I didn't know what Paraguay was until six years ago, when I met a Paraguayan boy in line for the cafeteria at EARTH University in Costa Rica. I was doing a semester abroad. He was explaining to me and another American student that Paraguay has two national languages - Spanish and Guaraní - but I couldn't understand what he was saying. Naturally, he turned out to be the love of my life and now here I am, living on a farm in rural Paraguay.
Rural Paraguay isn't exactly an American city girl's dream-come-true. In fact, most tourists seem to make a point of avoiding the landlocked country when visiting South America. Without a coastline or any major tourist attractions, it doesn't seem like a hot spot for a vacation. Lacking in a rugged, awe-inspiring landscape, Paraguay's charm lies in it's unique culture - and the sights, sounds, smells, and flavors therein.
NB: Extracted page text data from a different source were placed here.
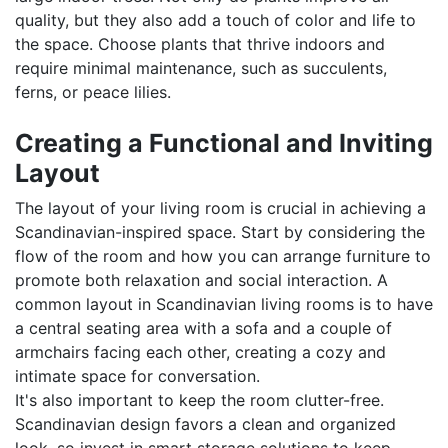
quality, but they also add a touch of color and life to
the space. Choose plants that thrive indoors and
require minimal maintenance, such as succulents,
ferns, or peace lilies.
Creating a Functional and Inviting
Layout
The layout of your living room is crucial in achieving a
Scandinavian-inspired space. Start by considering the
flow of the room and how you can arrange furniture to
promote both relaxation and social interaction. A
common layout in Scandinavian living rooms is to have
a central seating area with a sofa and a couple of
armchairs facing each other, creating a cozy and
intimate space for conversation.
It's also important to keep the room clutter-free.
Scandinavian design favors a clean and organized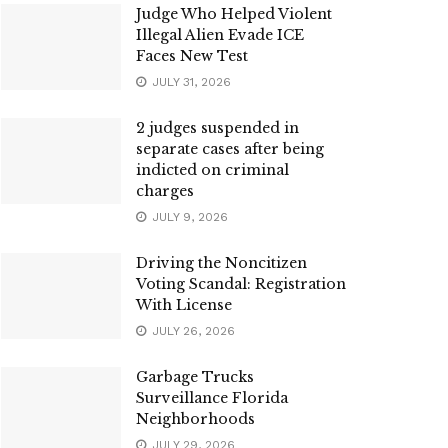
Judge Who Helped Violent
Illegal Alien Evade ICE
Faces New Test
JULY 31, 2026
2 judges suspended in
separate cases after being
indicted on criminal
charges
JULY 9, 2026
Driving the Noncitizen
Voting Scandal: Registration
With License
JULY 26, 2026
Garbage Trucks
Surveillance Florida
Neighborhoods
JULY 29, 2026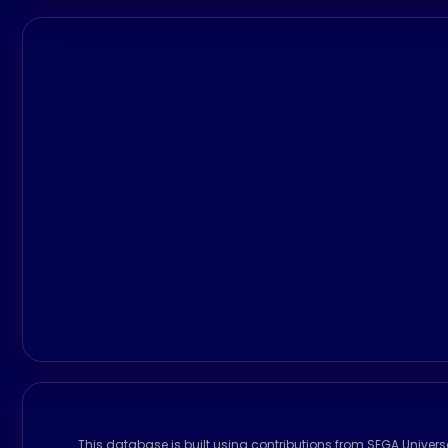
This database is built using contributions from SEGA Univer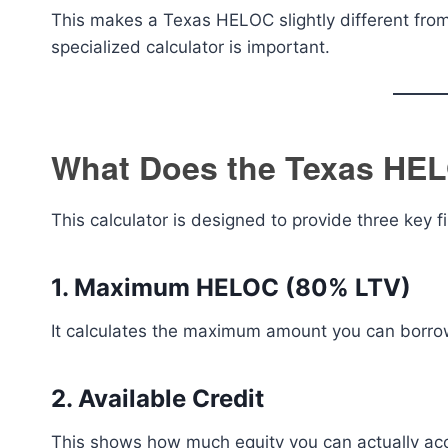
This makes a Texas HELOC slightly different from 
specialized calculator is important.
What Does the Texas HEL
This calculator is designed to provide three key fi
1. Maximum HELOC (80% LTV)
It calculates the maximum amount you can borro
2. Available Credit
This shows how much equity you can actually acc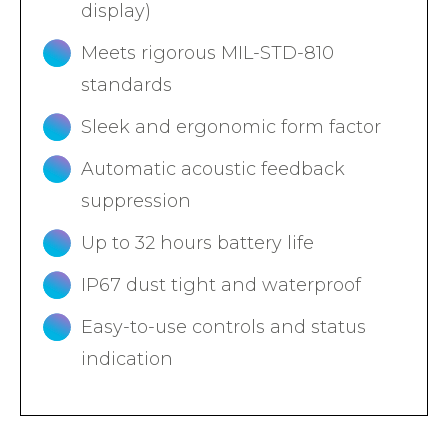
display)
Meets rigorous MIL-STD-810
standards
Sleek and ergonomic form factor
Automatic acoustic feedback
suppression
Up to 32 hours battery life
IP67 dust tight and waterproof
Easy-to-use controls and status
indication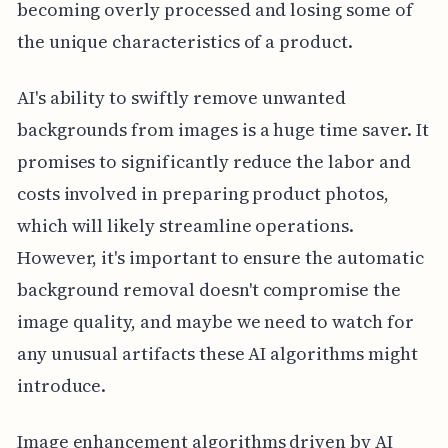
becoming overly processed and losing some of
the unique characteristics of a product.
AI's ability to swiftly remove unwanted
backgrounds from images is a huge time saver. It
promises to significantly reduce the labor and
costs involved in preparing product photos,
which will likely streamline operations.
However, it's important to ensure the automatic
background removal doesn't compromise the
image quality, and maybe we need to watch for
any unusual artifacts these AI algorithms might
introduce.
Image enhancement algorithms driven by AI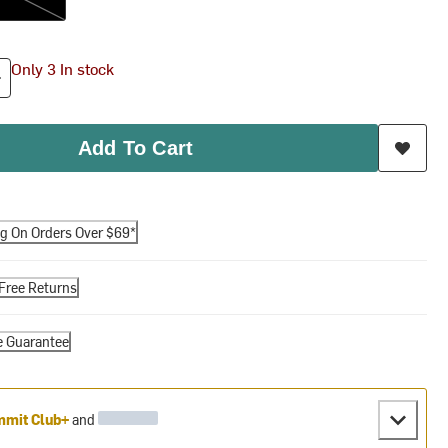
Only 3 In stock
Add To Cart
ng On Orders Over $69*
Free Returns
e Guarantee
mit Club+
and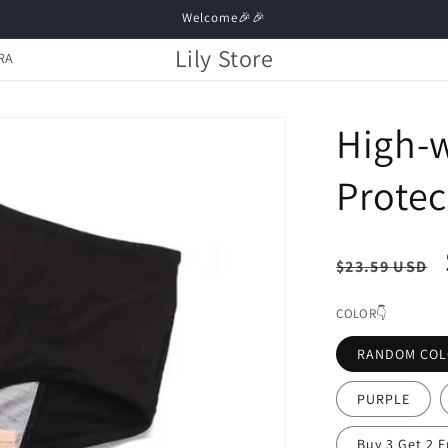
Welcome🎉🎉
Lily Store
RA
High-w
Protec
Regula
$23.59 USD
price
COLOR👇
RANDOM CO
PURPLE
Buy 3 Get 2 F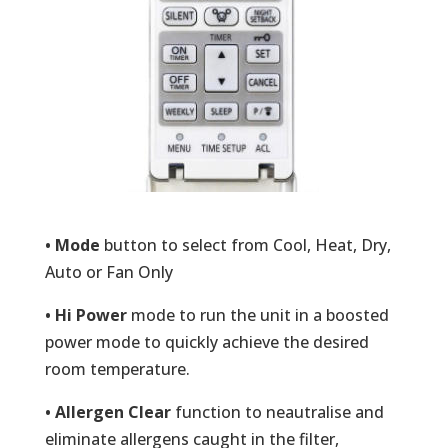
• Mode
button to select from Cool, Heat, Dry,
Auto or Fan Only
• Hi Power
mode to run the unit in a boosted
power mode to quickly achieve the desired
room temperature.
• Allergen Clear
function to neautralise and
eliminate allergens caught in the filter,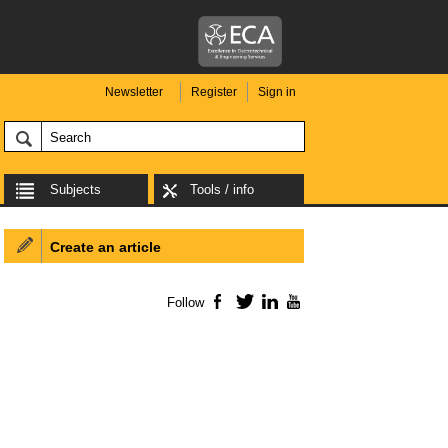
Newsletter
Register
Sign in
Subjects
Tools / info
Create an article
Follow
Facebook
Twitter
LinkedIn
YouTube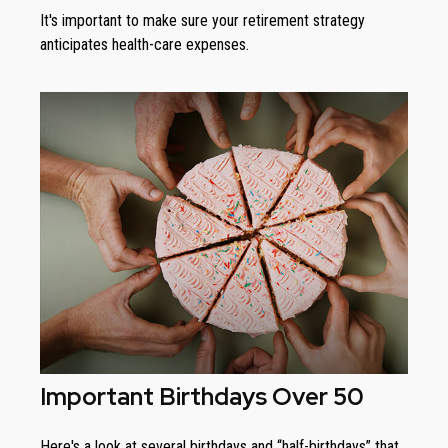
It's important to make sure your retirement strategy
anticipates health-care expenses.
Important Birthdays Over 50
Here's a look at several birthdays and “half-birthdays” that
Maybe that's why the tourism department's slogan is "Tenés que sentirlo." With friendly people and good food, perhaps being dubbed the "Heart of South America" is more than just a reference to its geographical location.
Despite the natural ups and downs that come with adapting to life in another country, I'm determined to find fulfillment and happiness here. And for someone who loves food and saving the planet, nothing could be better that living on a farm and raising and growing food naturally. A lover of cooking and baking, I'm excited to learn to prepare Paraguay's traditional dishes and come up with my own fusion plates, something I'm dubbing "gringaguaya" cuisine. I'll also be attempting to discover the origins and histories of these unique dishes, perhaps uncovering secrets behind cherished American foods in the process.
I hope you'll join me on this adventure!